* Exercise objective
From the material below, return every line that includes "History".

★ ★ ★ ★

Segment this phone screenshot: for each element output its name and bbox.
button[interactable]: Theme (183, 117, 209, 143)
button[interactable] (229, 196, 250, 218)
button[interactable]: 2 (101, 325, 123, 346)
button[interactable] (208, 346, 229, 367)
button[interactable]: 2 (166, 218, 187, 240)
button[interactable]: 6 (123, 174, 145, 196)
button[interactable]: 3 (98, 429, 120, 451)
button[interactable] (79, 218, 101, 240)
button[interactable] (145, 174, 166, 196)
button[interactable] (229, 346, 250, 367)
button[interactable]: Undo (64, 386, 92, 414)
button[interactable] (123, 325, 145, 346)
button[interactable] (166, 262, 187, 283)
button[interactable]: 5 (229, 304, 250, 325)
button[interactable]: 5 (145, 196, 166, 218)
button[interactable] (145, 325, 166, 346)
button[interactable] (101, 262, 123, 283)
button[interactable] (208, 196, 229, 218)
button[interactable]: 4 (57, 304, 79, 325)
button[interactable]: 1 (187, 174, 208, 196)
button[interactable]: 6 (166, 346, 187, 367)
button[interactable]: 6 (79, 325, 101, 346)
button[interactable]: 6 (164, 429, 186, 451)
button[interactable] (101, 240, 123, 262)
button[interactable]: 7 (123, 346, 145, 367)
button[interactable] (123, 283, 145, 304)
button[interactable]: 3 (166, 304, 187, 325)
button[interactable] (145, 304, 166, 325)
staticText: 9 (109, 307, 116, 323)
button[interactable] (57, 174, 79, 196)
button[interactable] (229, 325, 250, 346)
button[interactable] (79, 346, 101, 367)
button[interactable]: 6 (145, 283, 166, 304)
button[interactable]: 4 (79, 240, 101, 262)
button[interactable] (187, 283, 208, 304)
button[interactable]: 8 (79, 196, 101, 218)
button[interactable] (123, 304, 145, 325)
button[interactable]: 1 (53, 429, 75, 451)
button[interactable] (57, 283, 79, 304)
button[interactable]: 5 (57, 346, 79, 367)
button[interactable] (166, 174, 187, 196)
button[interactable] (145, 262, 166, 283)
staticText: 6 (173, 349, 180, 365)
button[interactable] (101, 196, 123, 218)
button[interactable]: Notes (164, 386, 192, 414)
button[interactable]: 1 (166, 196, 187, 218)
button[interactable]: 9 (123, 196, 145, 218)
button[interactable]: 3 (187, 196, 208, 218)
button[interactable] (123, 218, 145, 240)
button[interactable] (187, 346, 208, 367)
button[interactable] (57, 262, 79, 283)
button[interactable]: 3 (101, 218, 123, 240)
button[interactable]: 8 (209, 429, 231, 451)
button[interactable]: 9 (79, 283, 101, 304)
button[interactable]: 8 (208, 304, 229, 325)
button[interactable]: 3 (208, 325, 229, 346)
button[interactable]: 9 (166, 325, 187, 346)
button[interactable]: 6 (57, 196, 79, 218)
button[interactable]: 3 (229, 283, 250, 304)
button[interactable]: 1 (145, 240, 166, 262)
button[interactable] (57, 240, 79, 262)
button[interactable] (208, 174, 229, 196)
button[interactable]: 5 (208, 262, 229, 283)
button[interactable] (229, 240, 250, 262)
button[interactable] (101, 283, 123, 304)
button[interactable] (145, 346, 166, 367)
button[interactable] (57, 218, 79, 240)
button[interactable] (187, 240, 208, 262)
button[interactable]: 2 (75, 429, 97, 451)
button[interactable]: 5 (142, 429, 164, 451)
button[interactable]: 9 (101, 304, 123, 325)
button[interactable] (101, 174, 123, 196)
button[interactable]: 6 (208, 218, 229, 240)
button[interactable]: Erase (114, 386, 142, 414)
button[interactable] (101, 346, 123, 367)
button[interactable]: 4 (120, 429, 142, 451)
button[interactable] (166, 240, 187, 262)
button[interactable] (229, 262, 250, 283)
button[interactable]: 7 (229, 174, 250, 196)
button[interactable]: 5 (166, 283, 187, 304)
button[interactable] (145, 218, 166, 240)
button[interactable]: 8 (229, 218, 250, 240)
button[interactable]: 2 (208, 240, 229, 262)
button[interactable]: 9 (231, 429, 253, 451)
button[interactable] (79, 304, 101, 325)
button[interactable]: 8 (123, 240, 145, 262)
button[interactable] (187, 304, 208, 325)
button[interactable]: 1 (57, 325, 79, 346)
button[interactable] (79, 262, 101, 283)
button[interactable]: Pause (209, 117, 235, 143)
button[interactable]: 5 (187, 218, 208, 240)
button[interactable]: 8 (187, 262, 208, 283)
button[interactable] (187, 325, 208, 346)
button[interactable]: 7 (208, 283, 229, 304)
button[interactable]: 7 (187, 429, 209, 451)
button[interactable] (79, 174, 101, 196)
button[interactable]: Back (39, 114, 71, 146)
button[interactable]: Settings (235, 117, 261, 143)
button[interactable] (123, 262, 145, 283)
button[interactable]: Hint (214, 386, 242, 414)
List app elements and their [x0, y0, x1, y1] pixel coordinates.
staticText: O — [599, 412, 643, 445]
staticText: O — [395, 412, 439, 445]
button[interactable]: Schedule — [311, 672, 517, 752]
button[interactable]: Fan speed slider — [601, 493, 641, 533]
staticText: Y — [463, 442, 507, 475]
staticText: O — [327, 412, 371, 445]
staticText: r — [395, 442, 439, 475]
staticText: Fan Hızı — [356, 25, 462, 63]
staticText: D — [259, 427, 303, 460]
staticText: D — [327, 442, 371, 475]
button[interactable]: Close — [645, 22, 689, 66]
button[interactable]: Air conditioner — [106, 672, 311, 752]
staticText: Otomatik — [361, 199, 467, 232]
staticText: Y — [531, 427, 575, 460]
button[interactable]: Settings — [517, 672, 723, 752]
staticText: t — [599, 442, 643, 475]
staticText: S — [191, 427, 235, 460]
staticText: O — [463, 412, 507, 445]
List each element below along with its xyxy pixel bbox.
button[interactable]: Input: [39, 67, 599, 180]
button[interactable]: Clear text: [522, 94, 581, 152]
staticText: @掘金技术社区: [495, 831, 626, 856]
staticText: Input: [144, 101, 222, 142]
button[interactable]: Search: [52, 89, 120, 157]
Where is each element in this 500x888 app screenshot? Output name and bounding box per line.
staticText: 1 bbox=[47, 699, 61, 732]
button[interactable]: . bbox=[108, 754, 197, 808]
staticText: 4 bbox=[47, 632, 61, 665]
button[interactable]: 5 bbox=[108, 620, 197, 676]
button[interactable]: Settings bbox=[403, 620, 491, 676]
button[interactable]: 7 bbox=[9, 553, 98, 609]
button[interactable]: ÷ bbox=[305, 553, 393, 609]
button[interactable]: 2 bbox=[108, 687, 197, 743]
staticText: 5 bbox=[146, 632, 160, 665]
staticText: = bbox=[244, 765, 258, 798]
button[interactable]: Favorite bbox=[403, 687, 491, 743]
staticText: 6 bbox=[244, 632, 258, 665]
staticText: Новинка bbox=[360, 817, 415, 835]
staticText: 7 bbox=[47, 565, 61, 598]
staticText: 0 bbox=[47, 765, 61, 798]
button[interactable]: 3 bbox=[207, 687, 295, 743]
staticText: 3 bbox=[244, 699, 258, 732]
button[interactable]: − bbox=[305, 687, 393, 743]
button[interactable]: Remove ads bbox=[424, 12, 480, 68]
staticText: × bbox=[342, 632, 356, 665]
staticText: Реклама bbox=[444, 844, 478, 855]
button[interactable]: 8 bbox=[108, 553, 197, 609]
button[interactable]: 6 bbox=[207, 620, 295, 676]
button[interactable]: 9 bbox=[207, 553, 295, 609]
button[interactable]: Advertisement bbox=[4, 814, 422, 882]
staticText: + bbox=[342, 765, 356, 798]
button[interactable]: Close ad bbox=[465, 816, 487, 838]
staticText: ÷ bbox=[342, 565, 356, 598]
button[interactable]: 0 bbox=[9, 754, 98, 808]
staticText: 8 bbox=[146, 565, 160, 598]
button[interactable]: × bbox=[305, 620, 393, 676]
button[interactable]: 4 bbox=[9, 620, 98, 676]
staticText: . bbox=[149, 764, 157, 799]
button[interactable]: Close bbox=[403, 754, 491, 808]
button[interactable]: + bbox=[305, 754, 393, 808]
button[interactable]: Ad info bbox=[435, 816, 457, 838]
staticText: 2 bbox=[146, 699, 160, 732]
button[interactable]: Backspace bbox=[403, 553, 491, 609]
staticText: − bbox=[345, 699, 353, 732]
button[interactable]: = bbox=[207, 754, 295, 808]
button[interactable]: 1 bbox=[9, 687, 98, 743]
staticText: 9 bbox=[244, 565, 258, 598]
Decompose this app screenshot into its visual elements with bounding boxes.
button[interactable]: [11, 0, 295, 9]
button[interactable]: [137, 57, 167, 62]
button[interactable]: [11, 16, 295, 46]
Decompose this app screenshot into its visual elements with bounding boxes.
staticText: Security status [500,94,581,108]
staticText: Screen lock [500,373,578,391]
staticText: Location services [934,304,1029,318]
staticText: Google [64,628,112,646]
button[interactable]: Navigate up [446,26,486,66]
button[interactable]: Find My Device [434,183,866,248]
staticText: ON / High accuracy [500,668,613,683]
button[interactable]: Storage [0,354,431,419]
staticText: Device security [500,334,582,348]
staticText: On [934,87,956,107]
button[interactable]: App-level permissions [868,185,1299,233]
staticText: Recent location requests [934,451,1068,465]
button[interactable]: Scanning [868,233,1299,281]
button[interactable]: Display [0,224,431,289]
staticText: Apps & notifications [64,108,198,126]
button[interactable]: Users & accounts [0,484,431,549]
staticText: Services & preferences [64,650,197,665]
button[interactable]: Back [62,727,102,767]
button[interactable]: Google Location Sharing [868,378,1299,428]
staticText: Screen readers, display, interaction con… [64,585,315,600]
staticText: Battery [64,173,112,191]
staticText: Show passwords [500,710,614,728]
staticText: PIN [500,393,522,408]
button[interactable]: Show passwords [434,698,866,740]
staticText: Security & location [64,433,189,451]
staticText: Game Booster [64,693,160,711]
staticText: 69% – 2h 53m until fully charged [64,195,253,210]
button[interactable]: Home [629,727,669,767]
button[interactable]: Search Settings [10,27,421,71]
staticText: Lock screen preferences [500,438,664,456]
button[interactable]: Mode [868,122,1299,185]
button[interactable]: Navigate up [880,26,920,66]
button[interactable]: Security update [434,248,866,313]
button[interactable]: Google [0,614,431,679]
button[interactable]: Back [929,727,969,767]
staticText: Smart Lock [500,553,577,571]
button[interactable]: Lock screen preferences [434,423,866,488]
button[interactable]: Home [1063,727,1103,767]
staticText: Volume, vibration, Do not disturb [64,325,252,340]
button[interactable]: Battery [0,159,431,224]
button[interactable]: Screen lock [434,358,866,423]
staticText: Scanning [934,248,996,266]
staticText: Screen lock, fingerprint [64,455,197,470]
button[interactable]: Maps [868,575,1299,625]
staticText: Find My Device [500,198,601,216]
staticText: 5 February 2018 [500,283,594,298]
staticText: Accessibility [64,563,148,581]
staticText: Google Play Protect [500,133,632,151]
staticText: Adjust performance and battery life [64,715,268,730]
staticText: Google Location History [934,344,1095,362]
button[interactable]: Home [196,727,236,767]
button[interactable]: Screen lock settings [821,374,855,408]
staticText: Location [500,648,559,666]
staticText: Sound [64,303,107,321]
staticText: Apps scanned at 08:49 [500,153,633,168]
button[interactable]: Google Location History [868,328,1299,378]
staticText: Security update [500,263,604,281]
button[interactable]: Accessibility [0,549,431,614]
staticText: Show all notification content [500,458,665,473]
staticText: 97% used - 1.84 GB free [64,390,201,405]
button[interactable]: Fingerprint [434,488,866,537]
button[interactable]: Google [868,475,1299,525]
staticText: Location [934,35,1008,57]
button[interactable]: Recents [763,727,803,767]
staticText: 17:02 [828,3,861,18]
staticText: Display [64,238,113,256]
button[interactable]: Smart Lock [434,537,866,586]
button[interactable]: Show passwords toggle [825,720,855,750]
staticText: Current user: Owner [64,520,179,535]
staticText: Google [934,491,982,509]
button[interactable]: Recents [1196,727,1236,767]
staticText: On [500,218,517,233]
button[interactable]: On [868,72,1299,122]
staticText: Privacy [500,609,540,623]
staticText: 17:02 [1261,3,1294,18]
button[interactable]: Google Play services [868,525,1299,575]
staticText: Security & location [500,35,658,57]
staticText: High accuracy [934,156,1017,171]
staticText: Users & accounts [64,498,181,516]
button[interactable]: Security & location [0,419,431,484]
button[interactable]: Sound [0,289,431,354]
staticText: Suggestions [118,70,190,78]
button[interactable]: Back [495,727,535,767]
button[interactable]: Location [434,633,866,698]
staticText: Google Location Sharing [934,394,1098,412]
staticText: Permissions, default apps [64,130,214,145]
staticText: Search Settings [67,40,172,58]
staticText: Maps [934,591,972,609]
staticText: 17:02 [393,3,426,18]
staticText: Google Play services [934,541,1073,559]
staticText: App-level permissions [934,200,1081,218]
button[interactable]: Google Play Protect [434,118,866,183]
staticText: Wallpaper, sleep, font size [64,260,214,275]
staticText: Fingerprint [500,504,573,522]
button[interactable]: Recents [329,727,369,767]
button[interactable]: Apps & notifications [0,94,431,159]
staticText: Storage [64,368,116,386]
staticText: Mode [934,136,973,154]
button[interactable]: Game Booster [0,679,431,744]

★ ★ ★ ★

* Answer area
staticText: Google Location History [934,344,1095,362]
button[interactable]: Google Location History [868,328,1299,378]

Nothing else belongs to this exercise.